[Dataset excerpts]
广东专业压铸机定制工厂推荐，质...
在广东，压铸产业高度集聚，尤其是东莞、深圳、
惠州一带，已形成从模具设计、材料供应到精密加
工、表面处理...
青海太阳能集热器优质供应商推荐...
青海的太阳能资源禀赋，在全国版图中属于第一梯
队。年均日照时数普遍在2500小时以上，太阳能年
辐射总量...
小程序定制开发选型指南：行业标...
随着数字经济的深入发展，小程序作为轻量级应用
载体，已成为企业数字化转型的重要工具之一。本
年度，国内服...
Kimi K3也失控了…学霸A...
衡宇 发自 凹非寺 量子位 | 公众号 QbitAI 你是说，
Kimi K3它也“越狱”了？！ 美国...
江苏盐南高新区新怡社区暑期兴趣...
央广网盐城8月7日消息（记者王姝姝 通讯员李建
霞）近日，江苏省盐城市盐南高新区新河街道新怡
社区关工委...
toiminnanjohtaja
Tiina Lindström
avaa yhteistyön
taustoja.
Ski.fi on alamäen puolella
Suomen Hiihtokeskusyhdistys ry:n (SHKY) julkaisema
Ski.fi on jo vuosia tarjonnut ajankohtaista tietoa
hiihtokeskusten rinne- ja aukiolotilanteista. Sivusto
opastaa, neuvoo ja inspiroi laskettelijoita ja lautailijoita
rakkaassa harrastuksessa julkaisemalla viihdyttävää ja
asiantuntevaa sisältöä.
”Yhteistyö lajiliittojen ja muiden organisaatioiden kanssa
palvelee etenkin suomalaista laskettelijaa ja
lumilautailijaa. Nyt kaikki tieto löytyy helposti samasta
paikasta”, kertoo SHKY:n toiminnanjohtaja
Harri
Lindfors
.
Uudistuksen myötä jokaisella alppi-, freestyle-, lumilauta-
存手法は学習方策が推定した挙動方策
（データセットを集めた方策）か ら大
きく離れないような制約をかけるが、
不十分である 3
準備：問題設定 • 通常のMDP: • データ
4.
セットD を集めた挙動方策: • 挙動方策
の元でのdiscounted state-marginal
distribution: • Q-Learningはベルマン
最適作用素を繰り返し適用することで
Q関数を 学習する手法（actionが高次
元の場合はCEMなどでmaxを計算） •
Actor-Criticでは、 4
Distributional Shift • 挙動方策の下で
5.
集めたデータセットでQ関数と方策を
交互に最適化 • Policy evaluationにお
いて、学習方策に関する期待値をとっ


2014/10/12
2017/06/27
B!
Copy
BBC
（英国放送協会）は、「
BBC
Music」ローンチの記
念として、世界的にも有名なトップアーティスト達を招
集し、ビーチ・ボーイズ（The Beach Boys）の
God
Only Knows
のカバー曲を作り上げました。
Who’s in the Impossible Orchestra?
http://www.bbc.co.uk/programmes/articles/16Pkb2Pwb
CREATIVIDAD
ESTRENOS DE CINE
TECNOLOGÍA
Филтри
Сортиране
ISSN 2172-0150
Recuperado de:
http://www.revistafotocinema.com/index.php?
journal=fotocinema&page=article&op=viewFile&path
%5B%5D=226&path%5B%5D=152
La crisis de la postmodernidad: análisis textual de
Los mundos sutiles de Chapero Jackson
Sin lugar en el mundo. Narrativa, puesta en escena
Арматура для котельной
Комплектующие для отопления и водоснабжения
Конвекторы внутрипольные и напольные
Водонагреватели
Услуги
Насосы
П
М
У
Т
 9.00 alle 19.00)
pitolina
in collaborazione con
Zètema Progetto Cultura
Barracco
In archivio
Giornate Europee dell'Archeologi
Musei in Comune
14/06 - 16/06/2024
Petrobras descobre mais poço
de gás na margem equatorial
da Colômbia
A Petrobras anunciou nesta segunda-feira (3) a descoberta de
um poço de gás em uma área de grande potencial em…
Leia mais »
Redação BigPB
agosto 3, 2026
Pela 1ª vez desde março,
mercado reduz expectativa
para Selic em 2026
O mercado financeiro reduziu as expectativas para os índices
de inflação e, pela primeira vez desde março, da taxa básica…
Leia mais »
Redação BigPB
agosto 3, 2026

### PROBLEM REQUIREMENTS
Go through the entries and filter for lines holding the word "março"; copy each match.

### PROBLEM SOLUTION
Pela 1ª vez desde março,
de inflação e, pela primeira vez desde março, da taxa básica…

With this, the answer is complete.